DeepSeek did not ship an agent platform. It shipped a cost signal — and cost signals reshape markets more reliably than capability claims do. The enterprises that moved first on R1 were not chasing novelty; they were responding to arithmetic. A 91 per cent reduction in cost per completed agentic task changes the business case for every workload that was previously too expensive to automate at scale. The agent layer that gets built on that arithmetic will look different from the one that existed in December 2024: more self-hosted, more distributed, and considerably less dependent on the pricing discretion of a handful of San Francisco laboratories.

The open question is not whether the cost reset is real. It is.
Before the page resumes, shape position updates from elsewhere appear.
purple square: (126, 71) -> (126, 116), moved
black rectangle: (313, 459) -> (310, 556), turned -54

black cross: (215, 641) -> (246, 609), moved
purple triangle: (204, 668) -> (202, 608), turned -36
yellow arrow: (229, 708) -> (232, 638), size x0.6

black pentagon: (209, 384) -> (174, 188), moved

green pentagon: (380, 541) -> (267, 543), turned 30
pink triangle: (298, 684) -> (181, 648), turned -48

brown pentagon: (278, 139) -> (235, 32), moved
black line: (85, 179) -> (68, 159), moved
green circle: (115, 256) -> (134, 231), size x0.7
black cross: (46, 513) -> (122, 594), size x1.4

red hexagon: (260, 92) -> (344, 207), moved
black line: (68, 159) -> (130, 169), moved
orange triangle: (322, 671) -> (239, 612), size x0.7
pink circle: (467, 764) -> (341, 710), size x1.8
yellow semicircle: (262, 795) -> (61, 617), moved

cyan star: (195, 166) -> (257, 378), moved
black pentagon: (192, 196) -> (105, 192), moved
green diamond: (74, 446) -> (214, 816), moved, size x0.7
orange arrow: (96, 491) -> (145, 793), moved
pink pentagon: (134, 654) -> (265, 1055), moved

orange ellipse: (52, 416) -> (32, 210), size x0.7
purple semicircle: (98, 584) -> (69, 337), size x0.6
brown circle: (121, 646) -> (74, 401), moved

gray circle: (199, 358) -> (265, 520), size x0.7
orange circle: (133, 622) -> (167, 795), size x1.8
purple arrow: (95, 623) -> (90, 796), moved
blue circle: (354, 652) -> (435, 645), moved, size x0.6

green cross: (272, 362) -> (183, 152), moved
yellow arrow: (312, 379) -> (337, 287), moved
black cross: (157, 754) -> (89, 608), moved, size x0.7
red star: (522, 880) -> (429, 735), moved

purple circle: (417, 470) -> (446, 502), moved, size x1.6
The open question is whether the compliance and geopolitical risk around Chinese-origin open weights resolves quickly enough for the reset to compound, or whether regulatory action in H2 2025 creates a bifurcated market — with US enterprises on domestically trained open weights and international buyers on DeepSeek derivatives. Either outcome accelerates the same underlying dynamic: the model is no longer the scarce resource. Distribution, compliance posture, and the orchestration logic built on top of cheap inference — those are what enterprise AI buyers will be competing on through 2026.